How to Cook for 31,000

While you prepared holiday meals for two or twenty, our team in Deir ez-Zor, Syria cooked, delivered and served 31,000 hot meals to Syrian families each week.

Here’s how that works:

Step 1: Find a suitable location for a kitchen and warehouse. Repair the water and electrical systems, replace windows and doors, and fix anything else damaged by rockets and missiles. Every repair means a little work for a local tradesman trying to get by in a terrible war economy.

Step 2: Install twelve iron stoves and tanks of propane, industrial-sized cooking pots and spades for stirring. Fill the pantry with shelf-stable ingredients for the coming weeks: rice, bulgur, tomato paste, oil, salt.
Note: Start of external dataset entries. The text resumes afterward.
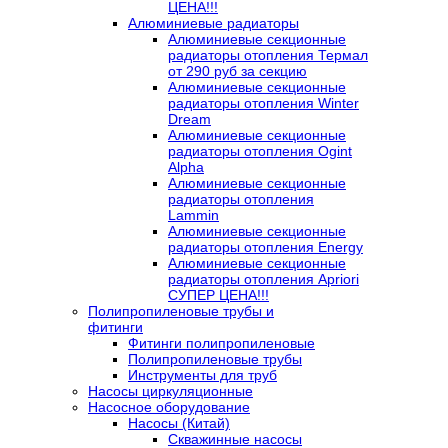
ЦЕНА!!!
Алюминиевые радиаторы
Алюминиевые секционные
радиаторы отопления Термал
от 290 руб за секцию
Алюминиевые секционные
радиаторы отопления Winter
Dream
Алюминиевые секционные
радиаторы отопления Ogint
Alpha
Алюминиевые секционные
радиаторы отопления
Lammin
Алюминиевые секционные
радиаторы отопления Energy
Алюминиевые секционные
радиаторы отопления Apriori
СУПЕР ЦЕНА!!!
Полипропиленовые трубы и
фитинги
Фитинги полипропиленовые
Полипропиленовые трубы
Инструменты для труб
Насосы циркуляционные
Насосное оборудование
Насосы (Китай)
Скважинные насосы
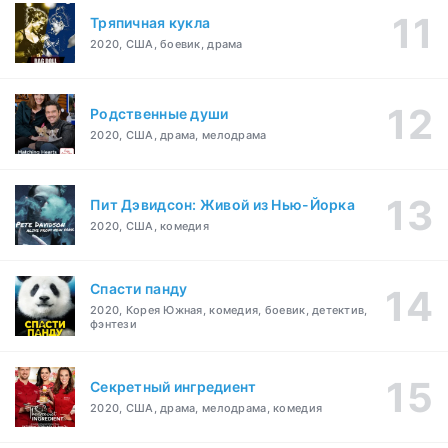
Тряпичная кукла
2020, США, боевик, драма
Родственные души
2020, США, драма, мелодрама
Пит Дэвидсон: Живой из Нью-Йорка
2020, США, комедия
Спасти панду
2020, Корея Южная, комедия, боевик, детектив,
фэнтези
Секретный ингредиент
2020, США, драма, мелодрама, комедия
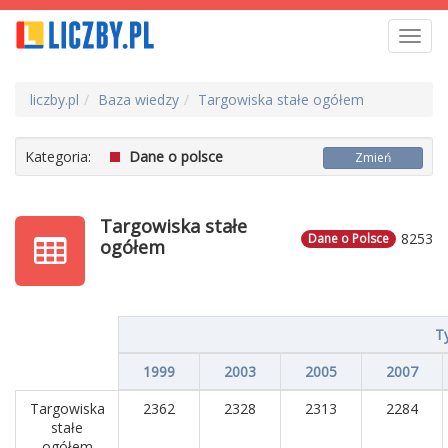
Toggl
navig
liczby.pl
Baza wiedzy
Targowiska stałe ogółem
Kategoria:
Dane o polsce
Zmień
Targowiska stałe
8253
Dane o Polsce
ogółem
T
1999
2003
2005
2007
Targowiska
2362
2328
2313
2284
stałe
ogółem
Step 3: Hire fifty-six local men and women to shop for supplies, cook meals, distribute food, and keep the kitchen spotless. Send out teams to register families who need meals, assess who is the hungriest, and who has the fewest resources. Sign up over 5,000 families.

Step 4: Chop, cook, stir. Load the giant pots into trucks. Drive to the neighbourhoods where food and cooking fuel are scarce—where hungry families run toward the truck as it pulls to a stop. Ladle steaming hot grains and beans into buckets that can be easily carried home. By week’s end, 31,000 hot meals have been served to Syrians whose lives were upended by war.

Step 5: Repeat.

The two emergency kitchens you originally funded to serve the Aleppo countryside have now wrapped up. The area is stable, and residents are slowly finding their way back to the lives they knew before the war.
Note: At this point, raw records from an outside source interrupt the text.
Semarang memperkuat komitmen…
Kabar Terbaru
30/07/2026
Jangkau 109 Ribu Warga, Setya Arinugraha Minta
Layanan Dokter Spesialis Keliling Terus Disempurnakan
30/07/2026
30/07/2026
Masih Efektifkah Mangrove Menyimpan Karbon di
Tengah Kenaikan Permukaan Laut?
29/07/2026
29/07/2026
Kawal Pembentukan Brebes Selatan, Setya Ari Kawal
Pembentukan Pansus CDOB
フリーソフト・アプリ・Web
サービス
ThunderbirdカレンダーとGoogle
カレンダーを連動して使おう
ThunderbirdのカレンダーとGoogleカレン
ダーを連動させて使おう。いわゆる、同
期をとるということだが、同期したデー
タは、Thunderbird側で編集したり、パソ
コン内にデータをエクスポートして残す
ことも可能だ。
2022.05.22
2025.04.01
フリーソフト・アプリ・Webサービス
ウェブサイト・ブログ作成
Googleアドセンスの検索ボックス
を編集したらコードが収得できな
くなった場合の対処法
But Deir ez-Zor is still reeling from three years under siege and ongoing attacks. Families are starving—unable to buy food or cooking fuel—and are desperate for relief. Most of them have heartbreaking stories of suffering and lost loved ones over the last three years. They are so grateful that you’re showing up, bringing life and hope back to their city.

You’ve heard us say it many times—the situation in Syria is complicated. It’s a tangled mess, years in the making. But it is not hopeless.

You continue to show up in the form of steaming pots of beans and rice to assure families that they are not forgotten. And every time you show up, you create a piece of the more beautiful world our hearts know is possible. Thank you!